= Beginning of Section =
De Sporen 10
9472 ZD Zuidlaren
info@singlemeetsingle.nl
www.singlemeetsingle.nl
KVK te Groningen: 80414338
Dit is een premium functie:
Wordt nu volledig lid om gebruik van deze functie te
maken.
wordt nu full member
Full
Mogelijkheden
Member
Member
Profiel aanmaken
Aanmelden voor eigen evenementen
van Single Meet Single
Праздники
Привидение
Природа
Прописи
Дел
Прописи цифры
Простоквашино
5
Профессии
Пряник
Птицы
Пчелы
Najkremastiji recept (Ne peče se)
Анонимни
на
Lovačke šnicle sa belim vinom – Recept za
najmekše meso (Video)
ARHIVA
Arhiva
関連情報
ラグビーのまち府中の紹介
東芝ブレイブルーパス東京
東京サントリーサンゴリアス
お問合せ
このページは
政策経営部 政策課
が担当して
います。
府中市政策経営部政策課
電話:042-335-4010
= End of Section =
= Beginning of Section =
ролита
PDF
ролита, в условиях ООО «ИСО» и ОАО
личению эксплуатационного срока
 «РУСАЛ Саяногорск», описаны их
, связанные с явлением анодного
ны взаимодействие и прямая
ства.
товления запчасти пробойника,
= End of Section =
Task statement:
The lines in the listing that include the word "ролита" are to be counted; give only that number.

Response box:
2